Korean name
- Hangul: 고무산역
- Hanja: 古茂山驛
- Revised Romanization: Gomusan-yeok
- McCune–Reischauer: Komusan-yŏk

General information
- Location: Komusal-lodongjagu, Puryŏng, North Hamgyŏng North Korea
- Coordinates: 42°07′01″N 129°41′47″E﻿ / ﻿42.1169°N 129.6963°E
- Owner: Korean State Railway
- Lines: Hambuk Line Musan Line

History
- Opened: 1917

Services
| Preceding station | Korean State Railway |  |  | Following station |
| Puryŏng towards Rajin |  | Hambuk Line |  | Sŏkpong towards Ch'ŏngjin Ch'ŏngnyŏn |
| Sŏsang towards Musan |  | Musan Line |  | Terminus |

Location

= Komusan station =

Railway station in Puryong County, North Korea

Komusan station is a railway station in Komusal-lodongjagu, Puryŏng, North Hamgyŏng province, North Korea. It is the junction point of the Hambuk and Musan lines of the Korean State Railway.

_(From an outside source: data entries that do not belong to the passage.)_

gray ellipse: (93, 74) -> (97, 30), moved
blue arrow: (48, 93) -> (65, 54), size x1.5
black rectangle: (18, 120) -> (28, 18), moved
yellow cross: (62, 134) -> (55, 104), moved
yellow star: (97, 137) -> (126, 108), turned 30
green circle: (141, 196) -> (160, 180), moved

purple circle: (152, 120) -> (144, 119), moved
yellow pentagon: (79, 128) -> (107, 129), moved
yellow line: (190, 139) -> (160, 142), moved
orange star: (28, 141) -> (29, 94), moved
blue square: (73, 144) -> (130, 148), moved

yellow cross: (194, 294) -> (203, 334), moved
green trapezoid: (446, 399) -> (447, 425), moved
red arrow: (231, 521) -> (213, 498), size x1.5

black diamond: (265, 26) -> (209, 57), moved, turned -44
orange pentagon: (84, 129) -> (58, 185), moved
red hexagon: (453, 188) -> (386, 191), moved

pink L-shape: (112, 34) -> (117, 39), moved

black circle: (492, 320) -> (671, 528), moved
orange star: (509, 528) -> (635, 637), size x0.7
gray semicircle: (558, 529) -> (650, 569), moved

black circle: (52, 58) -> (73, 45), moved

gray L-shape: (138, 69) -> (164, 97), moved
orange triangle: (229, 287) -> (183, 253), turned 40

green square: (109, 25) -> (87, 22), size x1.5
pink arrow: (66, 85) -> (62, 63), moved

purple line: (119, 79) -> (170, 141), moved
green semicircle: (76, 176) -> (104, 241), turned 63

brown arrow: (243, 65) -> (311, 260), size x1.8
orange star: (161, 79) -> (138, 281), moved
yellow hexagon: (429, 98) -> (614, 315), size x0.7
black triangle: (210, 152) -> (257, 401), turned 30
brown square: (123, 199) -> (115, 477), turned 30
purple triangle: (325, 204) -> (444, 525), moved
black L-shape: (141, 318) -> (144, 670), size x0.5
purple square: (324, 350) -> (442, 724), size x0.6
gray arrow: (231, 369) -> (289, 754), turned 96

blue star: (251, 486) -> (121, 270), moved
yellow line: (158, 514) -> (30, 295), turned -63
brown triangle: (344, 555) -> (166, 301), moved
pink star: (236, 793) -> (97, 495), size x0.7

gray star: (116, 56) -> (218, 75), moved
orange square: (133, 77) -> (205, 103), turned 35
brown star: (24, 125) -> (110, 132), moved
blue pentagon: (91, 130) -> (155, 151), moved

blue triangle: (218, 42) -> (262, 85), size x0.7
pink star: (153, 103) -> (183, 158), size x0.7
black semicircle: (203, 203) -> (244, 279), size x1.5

The station was opened in 1917 by the Chosen Government Railway, at the same time as the rest of the Ch'ŏngjin-Hoeryŏng section of the former Hamgyŏng Line; from 1934 to 1940 it was managed by the South Manchuria Railway. The station was destroyed during the Second World War; after the Korean War, it was refurbished with Soviet and Chinese assistance.